L’aménagement du territoire

Pour l’heure, le principal problème de ceux qui vivent dans ces zones périphériques est le temps de transport nécessaire à un déplacement vers le centre-ville. Mais cela pourrait bientôt changer. Dans son livre blanc paru en 2016, Uber Elevate demandait au public d’imaginer « un voyage du port de San Fran­­cisco à San José – un trajet qui prend norma­­le­­ment deux heures de route – en seule­­ment 15 minutes ». Une telle prouesse pourrait être réalisée grâce aux « voitures volantes » sur lesquelles travaille la filiale d’Uber.

Son concurrent allemand Lilium a annoncé la levée de 240 millions de dollars en mars 2020. « Un avion a besoin de 2,5 km de tarmac, ce qui est impos­­sible au milieu d’une ville », fait valoir son porte-parole, Oliver Walker-Jones. « Quant aux lignes de train, elle peuvent embarquer beau­­coup de monde mais néces­­sitent aussi de la place et coûtent en moyenne 150 millions d’eu­­ros par kilomètre. » Les voitures volantes requièrent pour leur part « une infra­s­truc­­ture mini­­mum », insiste-t-il. « Il faut un morceau de béton, un hangar pour ranger l’ap­­pa­­reil et quelques bâti­­ments pour les contrôles de sécu­­rité. »

Fin 2019, Lilium a publié une vidéo concluante de son futur taxi volant. Il ne lui reste plus qu’à trouver un moyen d’élaborer des batteries capables de tenir le coup sur plusieurs dizaines de kilomètres. Le 25 avril 2020, Uber Elevate a justement annoncé que son partenaire, Jaunt Air Mobility, travaillait sur un hélicoptère électrique capable de se recharger en sept minutes.

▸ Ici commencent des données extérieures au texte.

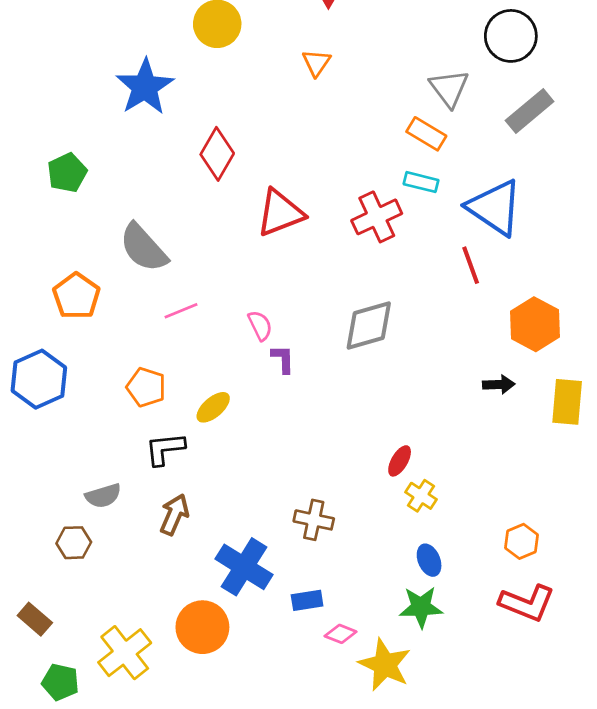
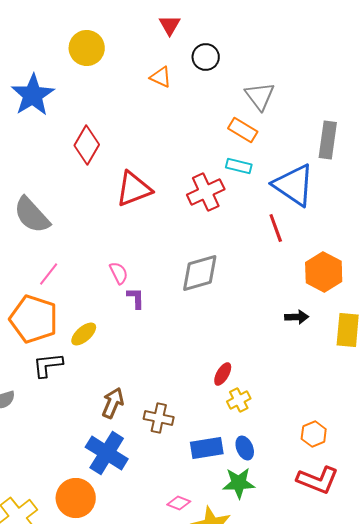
black circle: (511, 36) -> (206, 57), moved, size x0.7
orange triangle: (316, 63) -> (161, 77), turned -40
gray rectangle: (530, 111) -> (328, 140), moved, turned -42
pink line: (181, 311) -> (49, 274), moved, turned -30
orange pentagon: (146, 387) -> (34, 319), size x1.6
yellow cross: (421, 496) -> (239, 400), turned 30
brown arrow: (174, 515) -> (113, 403), moved
blue rectangle: (307, 600) -> (207, 448), moved, size x1.4

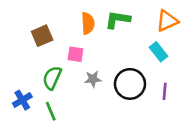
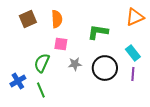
green L-shape: (118, 20) -> (98, 32), moved
orange semicircle: (88, 23) -> (57, 19), moved
brown square: (42, 36) -> (28, 19), moved
cyan rectangle: (158, 52) -> (133, 53), moved

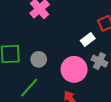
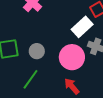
white rectangle: (88, 39) -> (82, 27), size x1.5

Il faudra ensuite que ces technologies se déploient, avec l’autorisation des autorités, pour parcourir facilement des distances qui prennent actuellement deux heures en 15 minutes.

Le « désenclavement » des régions éloignées des centre-ville devrait donc prendre un peu de temps. Mais avec le confinement, qui a mis en évidence les vertus de la campagne, le mouvement est enclenché.